Over the last five years – from the 2016-17 to the 2020-21 academic years – CSU annual revenue has exceeded expenses by more than $634 million.  Couple that with more than $1 billion in reserves and $1.6 billion the CSU received in COVID-19-related federal stimulus, and it’s easy to see the CSU has the money to provide fair and reasonable raises to faculty.

Anything less than 4 percent is not only disingenuous after the sacrifices faculty made during COVID-19, but is a pay cut due to inflation at or above 4 percent across the state.

CSU management also rejected CFA proposals that would provide job security for lecturers and coaches, some of the most vulnerable faculty in the CSU.

Among our proposals:

  • Providing greater long-term stability and permanency in employment for thousands of contingent faculty in the form of expanded five-year appointments.
  • Offering a “foot in the door” opportunity, a way to honor our qualified lecturer, librarian, and counselor colleagues who are research active and/or aspiring to be research active, and promoting greater equity in access to tenure-track jobs through a hiring interview.
  • Creating clear pathways to move qualified contingent faculty to the tenure-track.
  • Strengthening job security for coaching faculty by ensuring they have access to multi-year contract rights, thus addressing a long-standing exclusion of coaches from basic job security. 

In rebuffing our proposals, CSU management disrespectfully dismissed any issues with the CSU’s current practice of letting lecturers and coaches live precariously on the edge, some with only one-year contracts. Our proposals attempt to address long-standing inequities that shape the work lives of the majority of CSU faculty. 

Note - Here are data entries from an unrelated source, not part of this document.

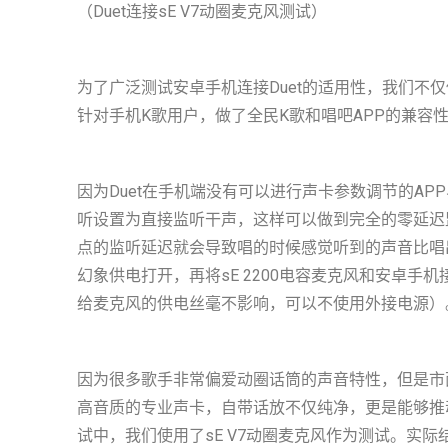
（Duet连接sE V7动圈麦克风测试）
为了广泛测试安卓手机连接Duet的适用性，我们不
针对手机K歌用户，做了全民K歌和唱吧APP的兼容
因为Duet在手机端没有可以进行声卡参数调节的AP
听设置为直接监听干声，这样可以做到完全的零延迟
点的监听延迟就会导致唱的时候感觉听到的声音比唱
幻象供电打开，再将sE 2200电容麦克风和安卓手
给麦克风的供电丝毫不影响，可以不使用外接电源）
因为很多歌手非常偏爱动圈话筒的声音特性，但是市面
高音质的专业声卡，自带话放不仅纯净，更是能够推
试中，我们使用了sE V7动圈麦克风作为测试。实际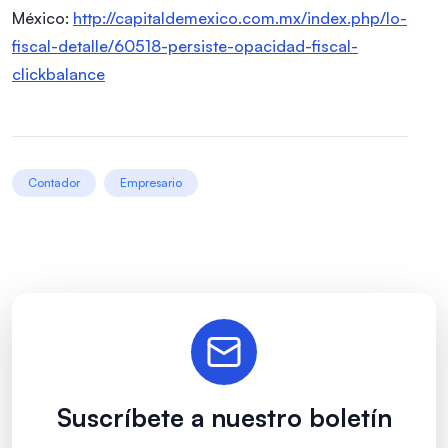
México:
http://capitaldemexico.com.mx/index.php/lo-
fiscal-detalle/60518-persiste-opacidad-fiscal-
clickbalance
Contador
Empresario
Suscríbete a nuestro boletín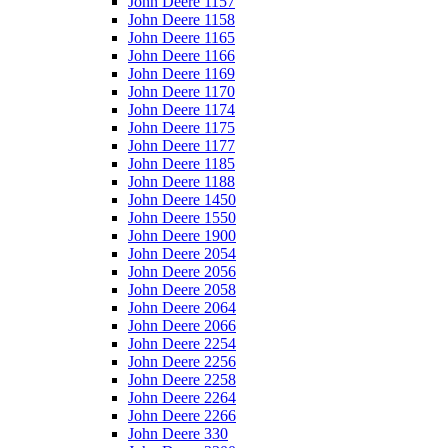
John Deere 1157
John Deere 1158
John Deere 1165
John Deere 1166
John Deere 1169
John Deere 1170
John Deere 1174
John Deere 1175
John Deere 1177
John Deere 1185
John Deere 1188
John Deere 1450
John Deere 1550
John Deere 1900
John Deere 2054
John Deere 2056
John Deere 2058
John Deere 2064
John Deere 2066
John Deere 2254
John Deere 2256
John Deere 2258
John Deere 2264
John Deere 2266
John Deere 330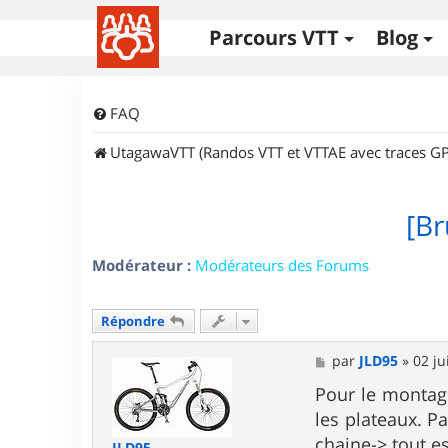
Parcours VTT
Blog
FAQ
UtagawaVTT (Randos VTT et VTTAE avec traces GP
[Br
Modérateur :
Modérateurs des Forums
Répondre
M
par
JLD95
»
02 ju
e
s
Pour le montage
s
les plateaux. Pa
a
g
chaine-> tout es
JLD95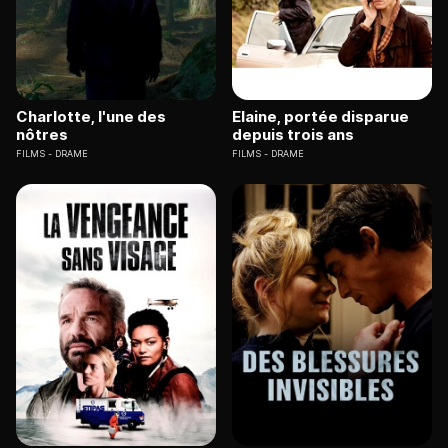
Charlotte, l'une des
Elaine, portée disparue
nôtres
depuis trois ans
FILMS
DRAME
FILMS
DRAME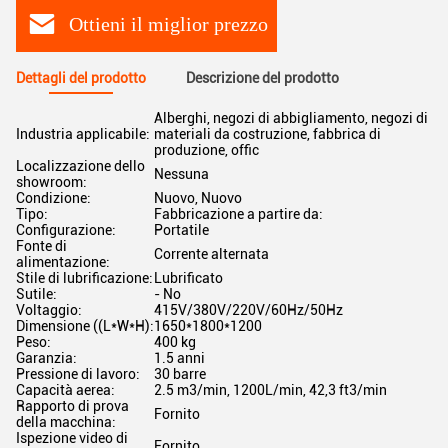
Ottieni il miglior prezzo
Dettagli del prodotto
Descrizione del prodotto
Alberghi, negozi di abbigliamento, negozi di
Industria applicabile:
materiali da costruzione, fabbrica di
produzione, offic
Localizzazione dello
Nessuna
showroom:
Condizione:
Nuovo, Nuovo
Tipo:
Fabbricazione a partire da:
Configurazione:
Portatile
Fonte di
Corrente alternata
alimentazione:
Stile di lubrificazione:
Lubrificato
Sutile:
- No
Voltaggio:
415V/380V/220V/60Hz/50Hz
Dimensione ((L*W*H):
1650*1800*1200
Peso:
400 kg
Garanzia:
1.5 anni
Pressione di lavoro:
30 barre
Capacità aerea:
2.5 m3/min, 1200L/min, 42,3 ft3/min
Rapporto di prova
Fornito
della macchina:
Ispezione video di
Fornito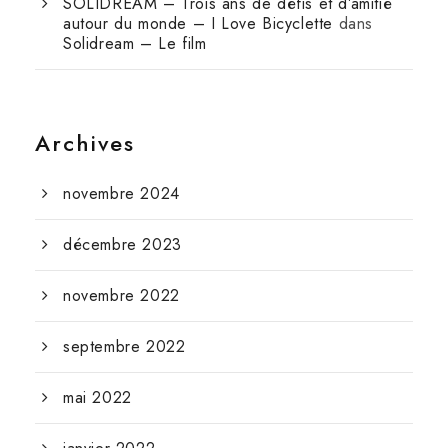
SOLIDREAM – Trois ans de défis et d’amitié
autour du monde – I Love Bicyclette
dans
Solidream – Le film
Archives
novembre 2024
décembre 2023
novembre 2022
septembre 2022
mai 2022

“By rejecting our proposals and hoping to maintain the status quo, CSU management disrespect the faculty who do most of the teaching in the CSU, which means they disrespect teaching,” said Antonio Gallo, Bargaining Team member and lecturer at CSU Northridge. “Their actions at the bargaining table show CSU management’s desire to maintain the exploitation and low-cost of their labor force. They don’t want to give us good pay or job security.”

But management always finds money to pay themselves.  At this week’s Board of Trustees meeting, trustees approved a plan to increase compensation for high-level administrators (by 10 percent a year in some cases), most of whom already make well above $300,000 a year. 

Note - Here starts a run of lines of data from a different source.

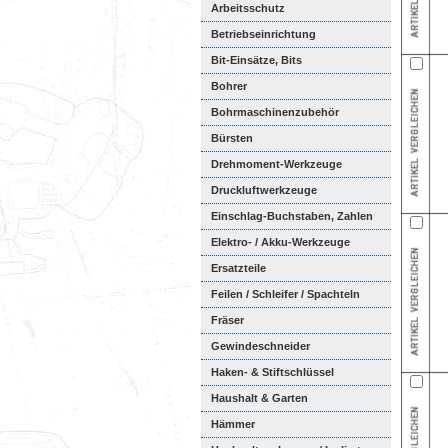
Arbeitsschutz
Betriebseinrichtung
Bit-Einsätze, Bits
Bohrer
Bohrmaschinenzubehör
Bürsten
Drehmoment-Werkzeuge
Druckluftwerkzeuge
Einschlag-Buchstaben, Zahlen
Elektro- / Akku-Werkzeuge
Ersatzteile
Feilen / Schleifer / Spachteln
Fräser
Gewindeschneider
Haken- & Stiftschlüssel
Haushalt & Garten
Hämmer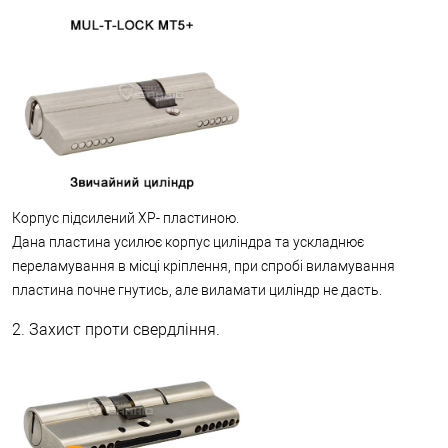
Корпус підсилений XP- пластиною.
Дана пластина усилює корпус циліндра та ускладнює
переламування в місці кріплення, при спробі виламування
пластина почне гнутись, але виламати циліндр не дасть.
2. Захист проти свердління.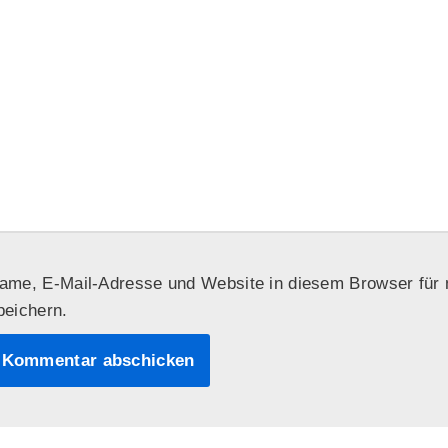
ame, E-Mail-Adresse und Website in diesem Browser fü
peichern.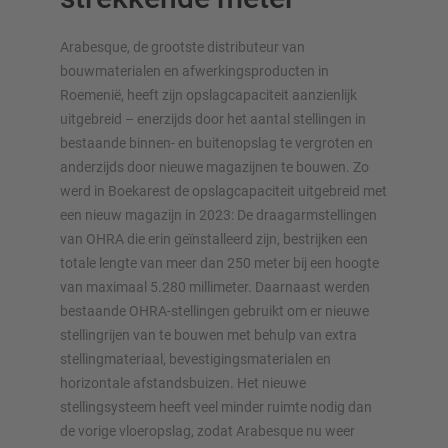
Arabesque, de grootste distributeur van
bouwmaterialen en afwerkingsproducten in
Roemenië, heeft zijn opslagcapaciteit aanzienlijk
OVERZICHT VAN OPSLAGSYSTEMEN
uitgebreid – enerzijds door het aantal stellingen in
bestaande binnen- en buitenopslag te vergroten en
Palletstellingen
anderzijds door nieuwe magazijnen te bouwen. Zo
Verrijdbare stellingen
werd in Boekarest de opslagcapaciteit uitgebreid met
Automatische opslagsystemen
een nieuw magazijn in 2023: De draagarmstellingen
Stellingenhal
van OHRA die erin geïnstalleerd zijn, bestrijken een
Systeemvloeren
totale lengte van meer dan 250 meter bij een hoogte
van maximaal 5.280 millimeter. Daarnaast werden
Verticale opslag
bestaande OHRA-stellingen gebruikt om er nieuwe
stellingrijen van te bouwen met behulp van extra
stellingmateriaal, bevestigingsmaterialen en
horizontale afstandsbuizen. Het nieuwe
Plan uw stellingsysteem individueel met onze configurators
stellingsysteem heeft veel minder ruimte nodig dan
– inclusief directe aanvraag
de vorige vloeropslag, zodat Arabesque nu weer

Also at last week’s bargaining session, the CSU team questioned our proposal increasing parental leave from a maximum of 30 days to a minimum of a full semester/two quarters. 

CSU thinks the current policy is sufficient. Meanwhile, employers across the state and nation are expanding their parental leave programs to six, nine, and 12 months recognizing the impact of family planning on career advancement, and to create greater equity for women and employees of color.

Person holding a sign
CFA member Vanessa Lopez-Littleton.

Adopting our parental leave proposal is an opportunity for the CSU to be a moral leader.  Instead, they criticized our parental leave presentation from last bargaining session.

We do have good news to report: both sides appear to agree on broadening our sick leave article.  We’re working on folding in language that allows faculty to donate to a catastrophic leave bank for use by other faculty experiencing natural disaster emergencies like wildfires. With climate change an ever-present danger, CFA members want to expand this program.